Adaptive Chemotherapy for the Treatment of Advanced Breast Cancer

Inclusion Criteria10

• Understands and voluntarily signs the informed consent form.
• ECOG PS of 0 or 1.
• Expected survival: \>3 months
• Histologically or cytologically confirmed advanced invasive breast cancer.
• Histological type: HR+/HER2- or HR-/HER2-. HR positivity is defined as ER and/or PR expression in ≥1% of tumor cells by IHC. HER2 negativity is defined according to the ASCO-CAP HER2 guidelines: IHC intensity of 0 or 1+, or IHC intensity of 2+ with negative in situ hybridization results.
• Previous failure of first-line treatment for metastatic disease. For HR+/HER2- patients: at least received endocrine therapy combined with CDK4/6 inhibitors.

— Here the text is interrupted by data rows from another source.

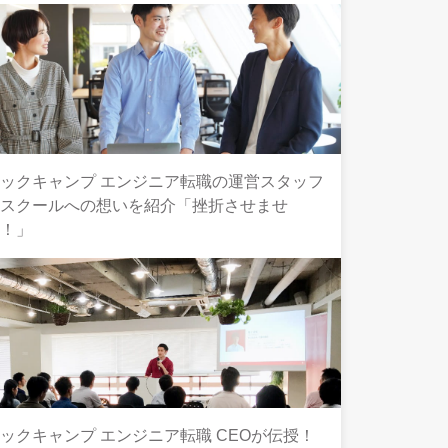
ックキャンプ エンジニア転職の運営スタッフ
とスクールへの想いを紹介「挫折させませ
ん！」
ックキャンプ エンジニア転職 CEOが伝授！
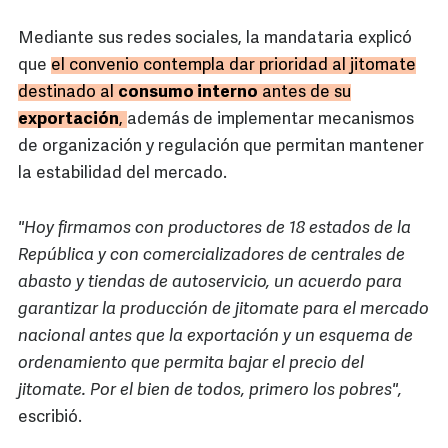
Mediante sus redes sociales, la mandataria explicó
que
el convenio contempla dar prioridad al jitomate
destinado al
consumo interno
antes de su
exportación
,
además de implementar mecanismos
de organización y regulación que permitan mantener
la estabilidad del mercado.
"Hoy firmamos con productores de 18 estados de la
República y con comercializadores de centrales de
abasto y tiendas de autoservicio, un acuerdo para
garantizar la producción de jitomate para el mercado
nacional antes que la exportación y un esquema de
ordenamiento que permita bajar el precio del
jitomate. Por el bien de todos, primero los pobres",
escribió.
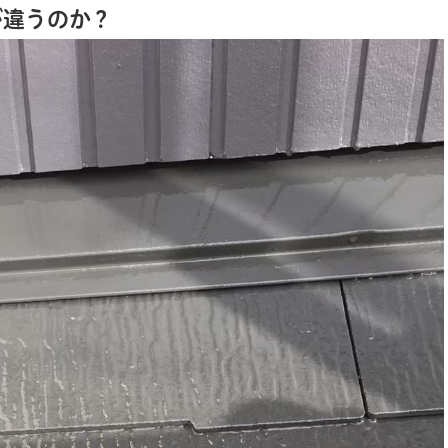
が違うのか？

TNBC patients at least received chemotherapy combined with PD-1 inhibitors (if PD-L1 CPS ≥1), or PARP inhibitor treatment (if germline BRCA mutations), except for TNBC patients with known germline BRCA mutations whom the attending physician deems them unable or unsuitable for PARP inhibitor treatment.
• At least 1 measurable lesion as defined by Response Evaluation Criteria in Solid Tumors (RECIST) criteria.
• Adequate organ function including bone marrow, renal function, hepatic function, and cardiac reserve.
• Premenopausal women must use medically acceptable contraception during the study.
• Compliance with the study protocol.